“The system could place agents on a target's device, extract communications, location data, and device identifiers, and self-destruct on detection - all running simultaneously across multiple targets. Operators were managing every agent, every command, and every status check through a command line. By hand.”
Cytotech builds offensive cyber platforms for classified defense clients. The system runs intelligence operations: software agents are covertly deployed onto target devices, where they extract data - emails, contacts, location history, communications from encrypted apps - and report back while staying invisible on the target. A single operation runs multiple agents in parallel, each executing a separate command queue, each at a different stage of extraction. The operator's job is to manage all of it live: which agents are healthy, what commands are queued, what intelligence has come back, and whether any agent needs to be terminated before it is detected. I designed the full UX for the control interface. Because of classification restrictions, I had no direct access to operators at any point in the project - every insight came through the product team and subject matter experts. The concept was presented to the full company at the end with no user testing behind it. Two minor comments came back. No substantive opposition.
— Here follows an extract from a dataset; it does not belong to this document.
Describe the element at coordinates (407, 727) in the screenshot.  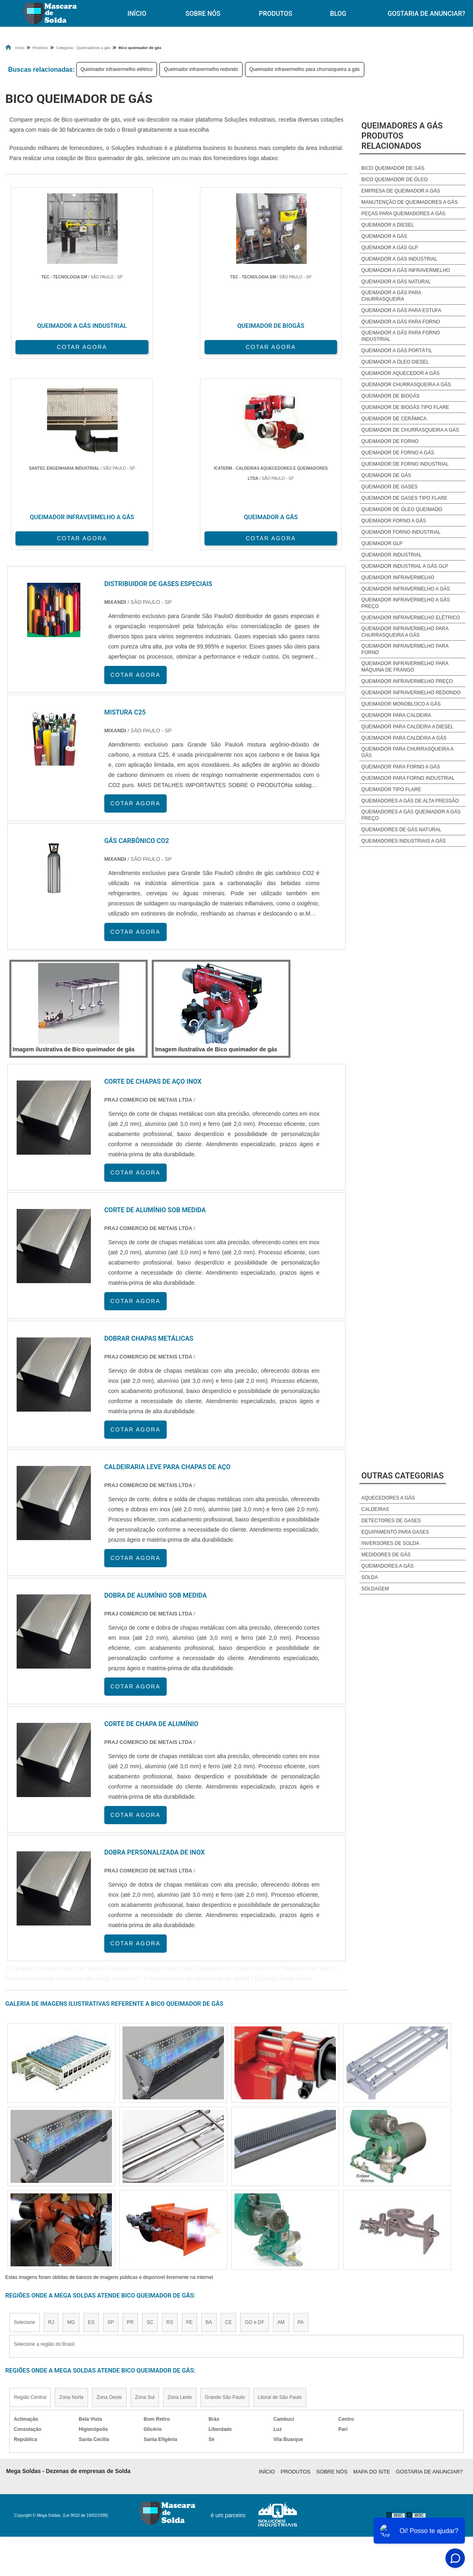 I see `Queimador para caldeira a diesel` at that location.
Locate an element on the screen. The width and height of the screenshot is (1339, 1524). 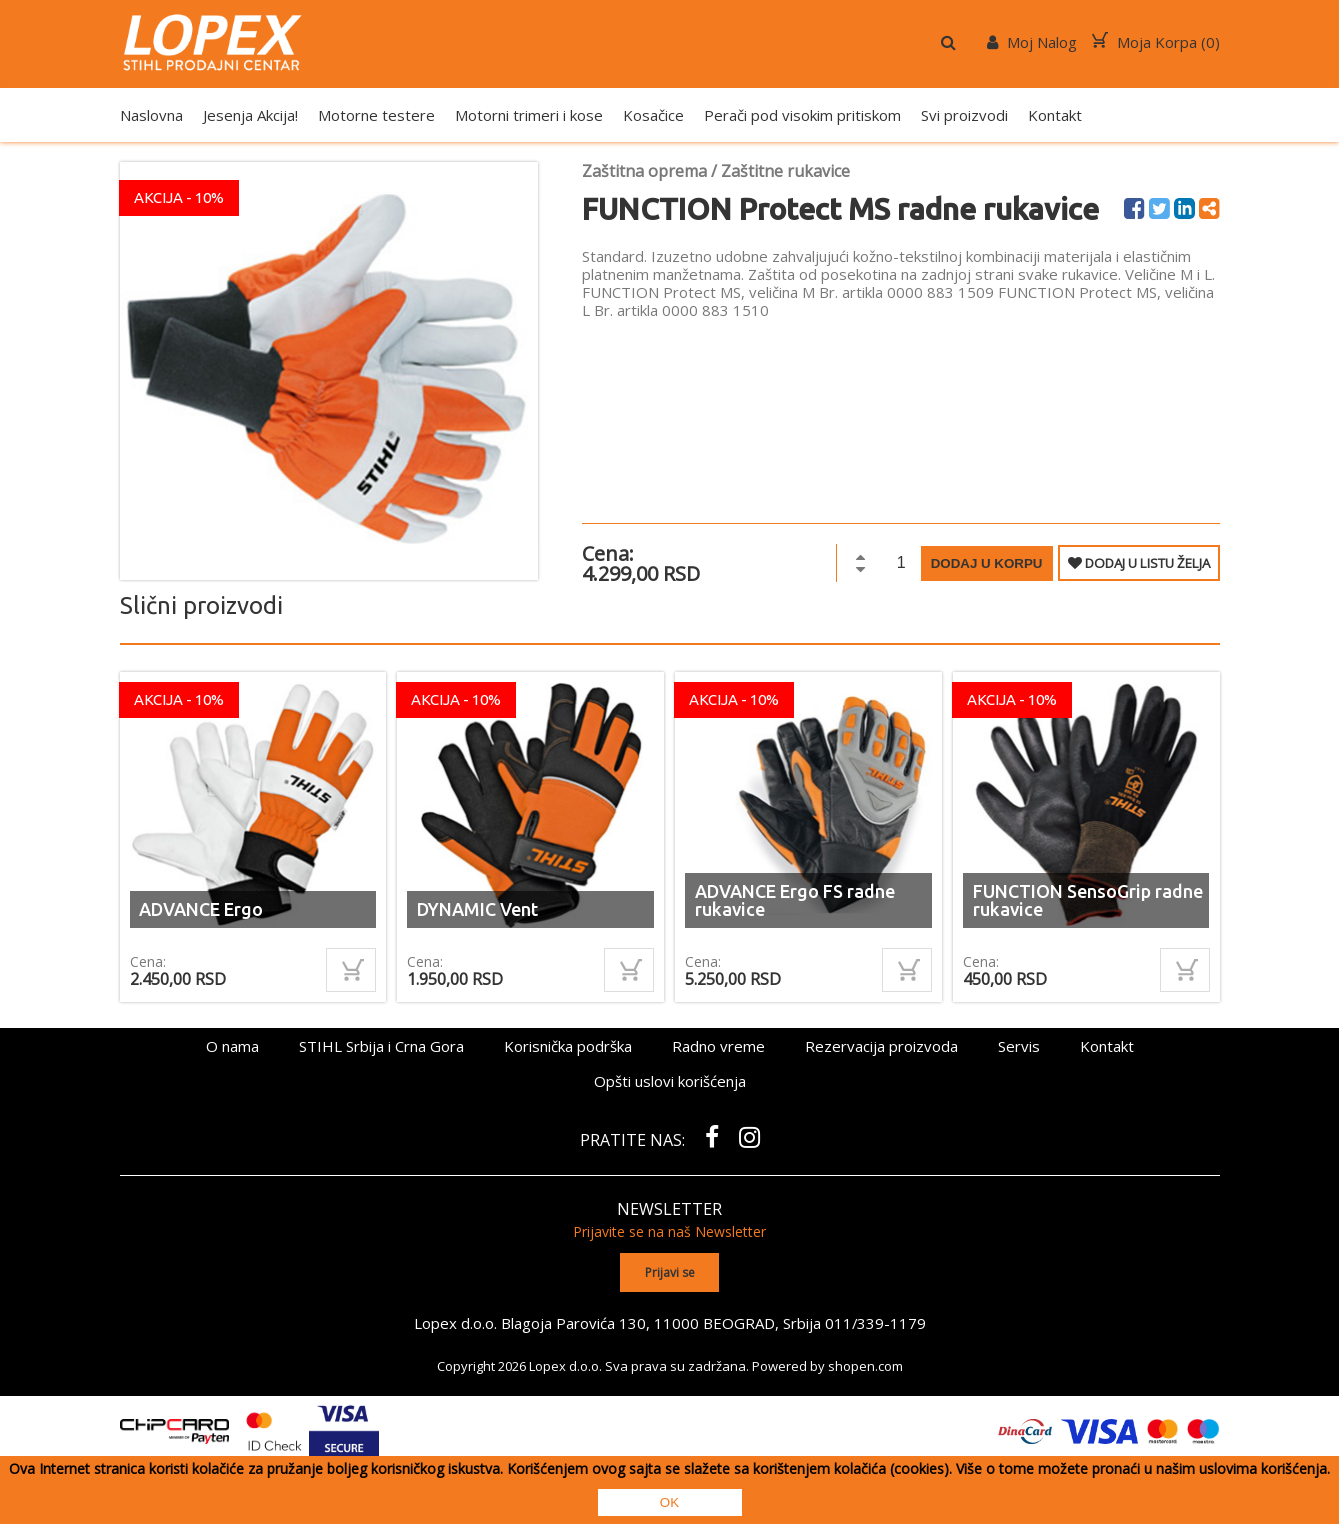 Kosačice is located at coordinates (653, 115).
How the system came together.
The constraint that sharpened the process
Standard user research was off the table. Classification restrictions removed direct operator access entirely. Every requirement came filtered through the product team and SME sessions. I used those sessions to map the shape of the operator's day: which decisions competed for the same attention, which states were dangerous, which tasks were routine versus critical. Cross-referencing session notes against the system documentation gave me a user model specific enough to design from - even without a user in the room. The first request was to get into a room with at least one operator under any clearance arrangement. The answer was no. Designing from documentation alone produced a structure the product team called "technically correct but operationally wrong." The sessions-plus-documentation method came from that failure.
Two areas, one screen
The core structural decision came before designing a single element. An operator managing live agents runs two cognitive tasks simultaneously: monitoring what each agent is doing and deciding what to tell it to do next. Health monitoring and command dispatch cannot compete for the same visual space. I split the screen into two fixed zones - agent health on the left, command queue on the right - and got that structure confirmed by the product team before elaborating anything inside it. Every screen that followed inherited the same spatial logic. The first concept was a tabbed interface - one tab for monitoring, one for commands. A walkthrough found the problem: switching tabs during a live operation meant losing context. Split-screen came from the requirement that both tasks had to be visible simultaneously, never behind a click.
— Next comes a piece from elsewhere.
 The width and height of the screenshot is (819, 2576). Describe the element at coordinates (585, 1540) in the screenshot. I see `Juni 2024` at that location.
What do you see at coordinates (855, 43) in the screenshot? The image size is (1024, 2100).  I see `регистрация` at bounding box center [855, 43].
From raw extractions to readable intelligence
The analysis view is where retrieved data becomes usable. Agents extract emails, files, contacts, and device records from the target. The operator needs to browse, filter, and read that material quickly. The design challenge was not building a data viewer - it was finding a mental model operators already had. A three-column layout maps directly onto an email client: categories on the left, item list in the centre, detail panel on the right. An operator already knows how to work it without any training. The initial design was a custom data grid - sortable columns, bulk export, filters. In review, the product team pointed out that operators weren't analysts - they needed to browse and read, not process. The email-client metaphor borrowed a mental model operators already had without training.
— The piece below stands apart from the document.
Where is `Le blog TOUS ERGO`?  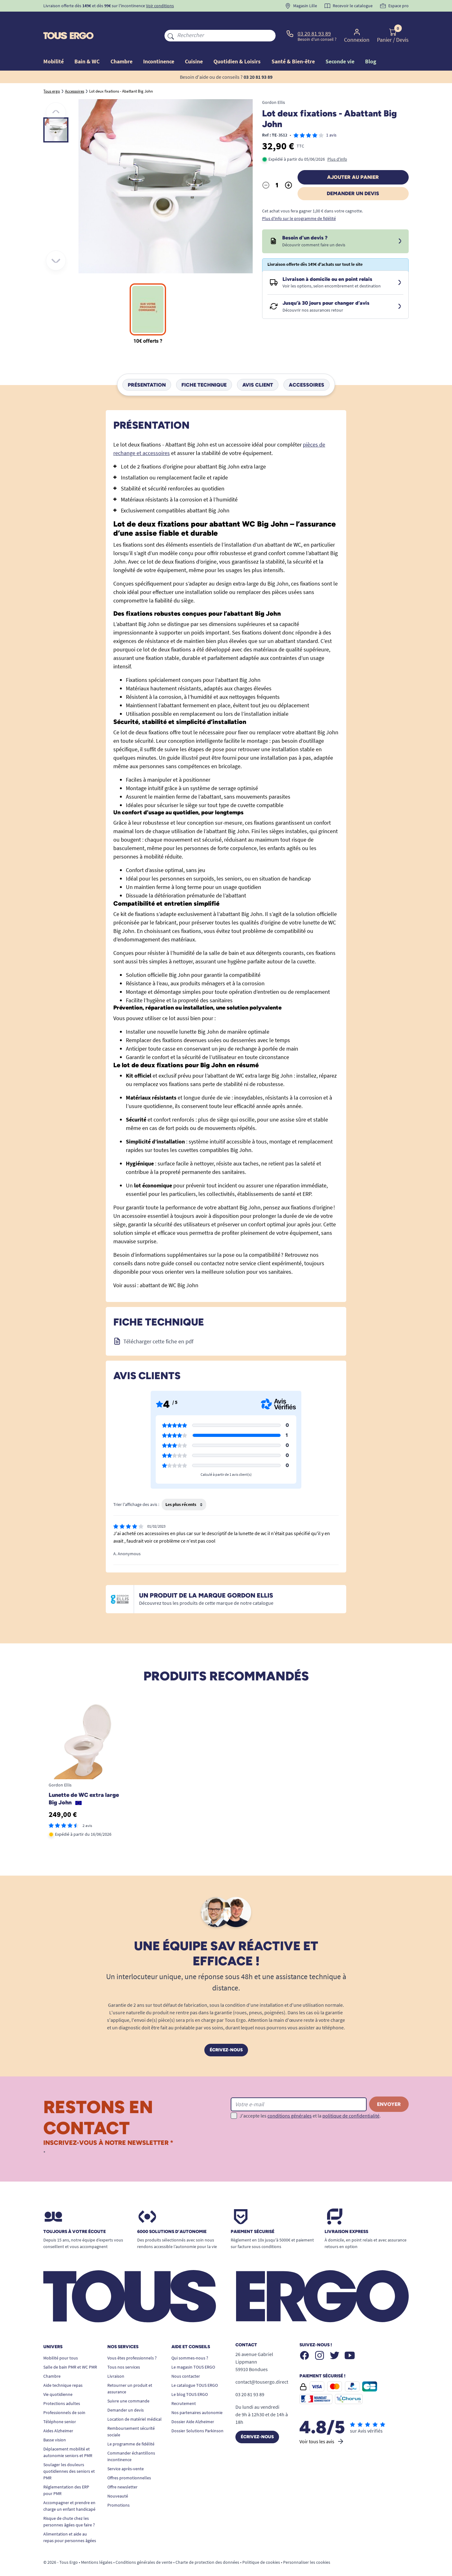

A prototype that replaced fieldwork
Because direct user testing was blocked, the animated Figma prototype had to carry the full weight of what field research would normally provide. I built it around a developing scenario rather than a sanitised demo: from first surveillance contact through to target incrimination, including what happens during extended time on target. Walking through the scenario end-to-end surfaced capabilities that weren't in the initial requirements. I brought those to the product team not as questions but as proposals - features worth building that the brief hadn't asked for. Several made it into the accepted scope. The company ran a full internal review through the scenario. The concept came back with two or three minor comments and no substantive opposition. Accepted on first presentation.
What we shipped.
Five views covering the full operational cycle: the All Missions dashboard for situational overview; Definition, Attacks, and Agent Manager for running a mission live; and Analysis for processing what came back. Agent Manager is the core - health status, activity timeline, and command queue side by side on one screen, for one agent at a time.



What it changed.
When classification blocks user access, the prototype becomes fieldwork. Every decision that would normally get tested with a real user had to be stress-tested by making the scenario specific enough for people who knew the real operation to point at what was wrong. The concept came back almost clean. That outcome, with zero direct user access, was the whole point of building the prototype the way I did.